"I suppose that when [Henry] Hudson sailed through the harbor, you could see right through to the bottom," says Mark Kurlansky, author of "The Big Oyster: History on the Half Shell," the tale of New York City's long relationship with the mollusks. Their absence, he says, is "a symbol of how badly we've cared for New York."
By the 1930s, oysters were deemed too dangerous to eat in New York. A few decades later, they were ecologically extinct from the city's waterways. Thanks to the Clean Water Act, conditions have improved a lot since the 1970s when, as Mr. Kurlansky recalls, the water was black "with this sort of mother-of-pearl purplish green thing on the surface." Says Cervino, "I'll go swimming in this." As an adolescent, he'd studiously avoided it. Any restoration effort faces some serious obstacles.
"Once you mess around with nature – if you remove something from the food chain – that space isn't reserved for it to come back," says Mr. Kurlansky. "It's very difficult to reverse these things because the absence has had all sorts of repercussions in nature."
He points to cod's nonrecovery after lengthy closures of Georges Bank and Canada's Grand Banks to cod fishermen. "To have a drastic moratorium like that and have nothing come back is pretty scary," he says.
Oysters need hard surfaces to attach to and access to minerals to form their shells, for example. When reefs are abundant, the shells of previous oyster generations serve as both a hard substrate and mineral source. Reefs self-perpetuate. But when oysters disappear, their habitat goes as well.

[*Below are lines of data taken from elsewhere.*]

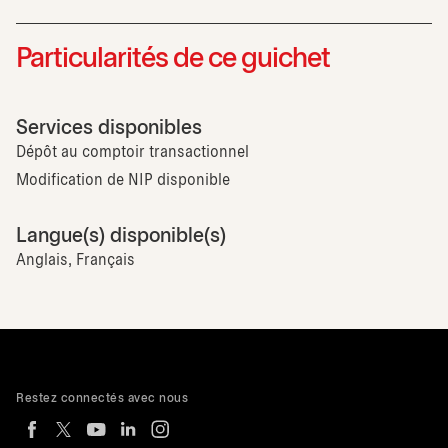
Particularités de ce guichet
Services disponibles
Dépôt au comptoir transactionnel
Modification de NIP disponible
Langue(s) disponible(s)
Anglais, Français
Restez connectés avec nous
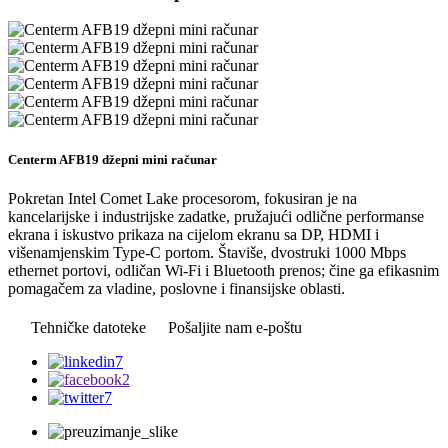
Centerm AFB19 džepni mini računar
Pokretan Intel Comet Lake procesorom, fokusiran je na
kancelarijske i industrijske zadatke, pružajući odlične performanse
ekrana i iskustvo prikaza na cijelom ekranu sa DP, HDMI i
višenamjenskim Type-C portom. Štaviše, dvostruki 1000 Mbps
ethernet portovi, odličan Wi-Fi i Bluetooth prenos; čine ga efikasnim
pomagačem za vladine, poslovne i finansijske oblasti.
Tehničke datoteke
Pošaljite nam e-poštu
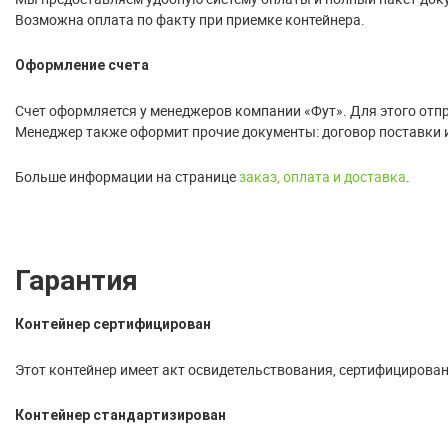
Возможна оплата по факту при приемке контейнера.
Оформление счета
Счет оформляется у менеджеров компании «Фут». Для этого отпра
Менеджер также оформит прочие документы: договор поставки 
Больше информации на странице
заказ, оплата и доставка
.
Гарантия
Контейнер сертифицирован
Этот контейнер имеет акт освидетельствования, сертифицирован
Контейнер стандартизирован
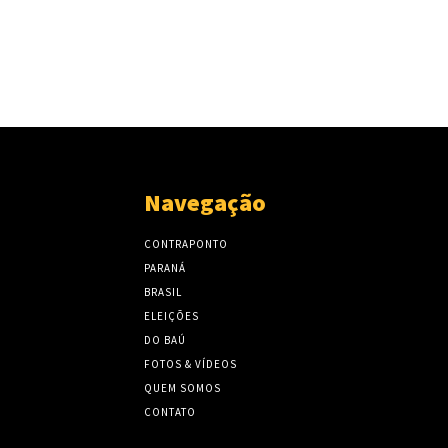
Navegação
CONTRAPONTO
PARANÁ
BRASIL
ELEIÇÕES
DO BAÚ
FOTOS & VÍDEOS
QUEM SOMOS
CONTATO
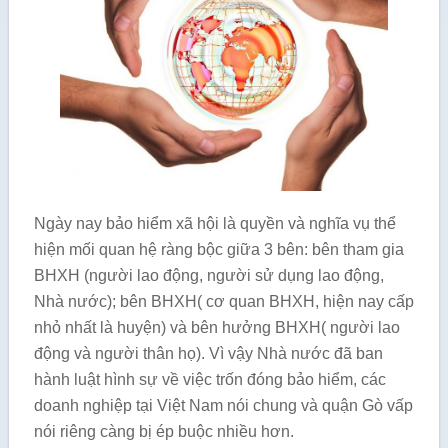
Ngày nay bảo hiểm xã hội là quyền và nghĩa vụ thể
hiện mối quan hệ ràng bộc giữa 3 bên: bên tham gia
BHXH (người lao động, người sử dụng lao động,
Nhà nước); bên BHXH( cơ quan BHXH, hiện nay cấp
nhỏ nhất là huyện) và bên hưởng BHXH( người lao
động và người thân họ). Vì vậy Nhà nước đã ban
hành luật hình sự về việc trốn đóng bảo hiểm, các
doanh nghiệp tại Việt Nam nói chung và quận Gò vấp
nói riêng càng bị ép buộc nhiều hơn.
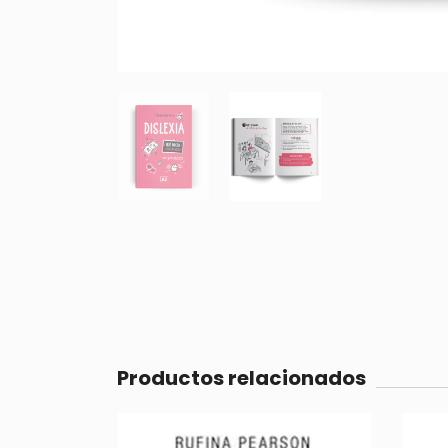
Productos relacionados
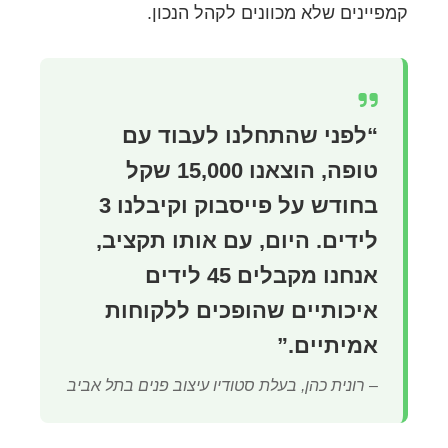
קמפיינים שלא מכוונים לקהל הנכון.
“לפני שהתחלנו לעבוד עם
טופה, הוצאנו 15,000 שקל
בחודש על פייסבוק וקיבלנו 3
לידים. היום, עם אותו תקציב,
אנחנו מקבלים 45 לידים
איכותיים שהופכים ללקוחות
אמיתיים.”
– רונית כהן, בעלת סטודיו עיצוב פנים בתל אביב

With oysters gone, the area becomes less oyster-friendly.
In relatively enclosed waterways like Chesapeake Bay, high nutrient runoff from fertilizer and livestock, combined with the loss of filter feeders has led to more extensive algal blooms. That leads to low-oxygen conditions that, in turn, suffocate what bottom-dwelling filter-feeders remain, further exacerbating the problem.
In the 1950s, Asian oysters brought to the Eastern Seaboard for aquaculture also carried two parasites that American oysters had little resistance to. Native oysters succumbed easily. The bacteria linked to cholera in humans also exacted a toll. The hurdles facing oyster restoration quickly began to look insurmountable. The abiding question: How can you tip the ecosystem back to a more oyster-friendly state?